Another way to apply an effect to part of an image is with the gradient tools, which enable you to make seamless, natural fades between effects. They come in three different shapes.
The Radial shape applies your adjustments inside of an adjustable circular region. The region has adjustable feathering to blend the effects into your image. Notice the invert button, which changes the mask to allow adjustments to appear everywhere in the image except for the area that was selected.
The Planar shape applies the adjustments in both directions outwards from the center line.
The Half-Planar shape applies your adjustments in only one direction from the center line. Use this to make edits to the sky without affecting the rest of the shot.
Using a new layer for these adjustments provides more control over the effects. Then, use a half planar gradient to control where the adjustments are applied. Extending the feathering edge — the dotted line representing where the effect ends — a little bit past where you want the effect to stop. This blends with the original shot, which makes it look a little more natural.
Creating precise selections based on an image’s color is fast and precise. The color constraints generate a selection mask using characteristics of the image, such as the luminance, saturation, and hue.
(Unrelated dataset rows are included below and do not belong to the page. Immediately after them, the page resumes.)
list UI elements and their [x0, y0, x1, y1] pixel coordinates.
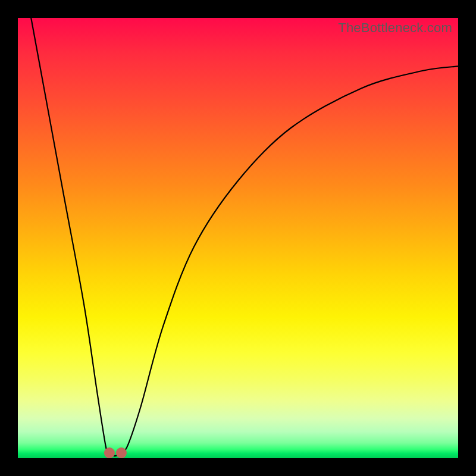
curve-path	[31, 18, 458, 456]
bottleneck-curve	[18, 18, 458, 458]
chart-frame: TheBottleneck.com	[0, 0, 476, 476]
valley-markers	[104, 447, 127, 458]
valley-marker	[116, 447, 127, 458]
valley-marker	[104, 447, 115, 458]
plot-area: TheBottleneck.com	[18, 18, 458, 458]
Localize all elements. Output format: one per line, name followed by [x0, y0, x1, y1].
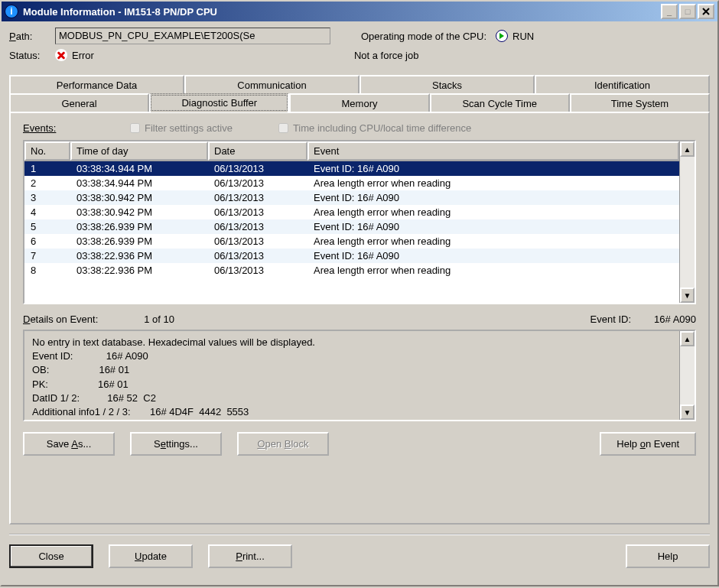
col-no[interactable]: No. — [24, 141, 70, 161]
window-title: Module Information - IM151-8 PN/DP CPU — [23, 6, 659, 18]
print-button[interactable]: Print... — [208, 544, 292, 568]
tab-panel: Events: Filter settings active Time incl… — [9, 112, 710, 525]
status-value: Error — [72, 50, 94, 61]
tab-stacks[interactable]: Stacks — [360, 75, 535, 94]
time-diff-checkbox: Time including CPU/local time difference — [278, 122, 471, 134]
close-window-button[interactable] — [698, 4, 714, 19]
close-button[interactable]: Close — [9, 544, 93, 568]
minimize-button[interactable]: _ — [661, 4, 678, 19]
tab-communication[interactable]: Communication — [184, 75, 360, 94]
tab-time-system[interactable]: Time System — [570, 93, 710, 112]
op-mode-value: RUN — [512, 31, 534, 42]
update-button[interactable]: Update — [109, 544, 193, 568]
event-id-value: 16# A090 — [654, 313, 696, 325]
settings-button[interactable]: Settings... — [130, 432, 222, 456]
error-icon — [55, 49, 67, 61]
scroll-up-icon[interactable]: ▲ — [680, 141, 695, 157]
status-label: Status: — [9, 50, 55, 61]
table-row[interactable]: 403:38:30.942 PM06/13/2013Area length er… — [24, 205, 679, 219]
events-label: Events: — [23, 122, 130, 134]
details-box: No entry in text database. Hexadecimal v… — [23, 330, 696, 421]
tab-scan-cycle-time[interactable]: Scan Cycle Time — [430, 93, 570, 112]
help-on-event-button[interactable]: Help on Event — [600, 432, 696, 456]
details-scrollbar[interactable]: ▲ ▼ — [679, 331, 695, 420]
table-row[interactable]: 803:38:22.936 PM06/13/2013Area length er… — [24, 263, 679, 278]
tab-general[interactable]: General — [9, 93, 149, 112]
force-job-text: Not a force job — [354, 50, 419, 61]
app-icon: i — [5, 5, 18, 18]
table-row[interactable]: 503:38:26.939 PM06/13/2013Event ID: 16# … — [24, 219, 679, 234]
help-button[interactable]: Help — [626, 544, 710, 568]
scroll-down-icon[interactable]: ▼ — [680, 288, 695, 303]
table-row[interactable]: 303:38:30.942 PM06/13/2013Event ID: 16# … — [24, 190, 679, 205]
tab-diagnostic-buffer[interactable]: Diagnostic Buffer — [149, 93, 289, 112]
filter-settings-checkbox: Filter settings active — [130, 122, 233, 134]
run-icon — [496, 30, 508, 42]
scroll-up-icon[interactable]: ▲ — [680, 331, 695, 346]
col-date[interactable]: Date — [208, 141, 307, 161]
event-id-label: Event ID: — [590, 313, 631, 325]
open-block-button: Open Block — [237, 432, 329, 456]
tab-memory[interactable]: Memory — [289, 93, 429, 112]
col-event[interactable]: Event — [307, 141, 679, 161]
titlebar: i Module Information - IM151-8 PN/DP CPU… — [0, 0, 719, 21]
events-table: No. Time of day Date Event 103:38:34.944… — [23, 140, 696, 304]
save-as-button[interactable]: Save As... — [23, 432, 115, 456]
table-row[interactable]: 603:38:26.939 PM06/13/2013Area length er… — [24, 234, 679, 249]
path-label: Path: — [9, 31, 55, 42]
details-count: 1 of 10 — [144, 313, 174, 325]
tab-performance-data[interactable]: Performance Data — [9, 75, 184, 94]
details-text: No entry in text database. Hexadecimal v… — [24, 331, 679, 420]
table-row[interactable]: 103:38:34.944 PM06/13/2013Event ID: 16# … — [24, 161, 679, 176]
op-mode-label: Operating mode of the CPU: — [361, 31, 486, 42]
table-scrollbar[interactable]: ▲ ▼ — [679, 141, 695, 303]
tab-identification[interactable]: Identification — [535, 75, 710, 94]
maximize-button[interactable]: □ — [679, 4, 696, 19]
details-on-event-label: Details on Event: — [23, 313, 98, 325]
table-row[interactable]: 203:38:34.944 PM06/13/2013Area length er… — [24, 176, 679, 190]
table-row[interactable]: 703:38:22.936 PM06/13/2013Event ID: 16# … — [24, 249, 679, 263]
col-time[interactable]: Time of day — [70, 141, 208, 161]
scroll-down-icon[interactable]: ▼ — [680, 404, 695, 420]
path-field[interactable]: MODBUS_PN_CPU_EXAMPLE\ET200S(Se — [55, 28, 330, 44]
You can use hue range presets to generate a mask for one color in the image that needs adjusting. The selected color can be modified by adjusting the wheel and the sliders down below. The Show Mask option is helpful for visualizing where the effects from that layer will be applied to the image.
For more detailed instruction about using the color constraints, check out the 3D Masking Deep Dive video on our website.
Exposure enables you to combine several masking methods on a single layer. For example, a gradient can be combined with brushing for greater control over the selection.
Gradients can be collapsed to eliminate the clutter of the control handles.
Brushing will also add a brush pin. You can click the pin later to add or erase brush strokes. Additionally, you can adjust the opacity for each gradient component separately.
Exposure’s color constraints also work with gradients. You can use the color information in the image to generate a mask, and then smoothly blend out the edges of the effect with a gradient. For an additional level of control, you can add brushing as well.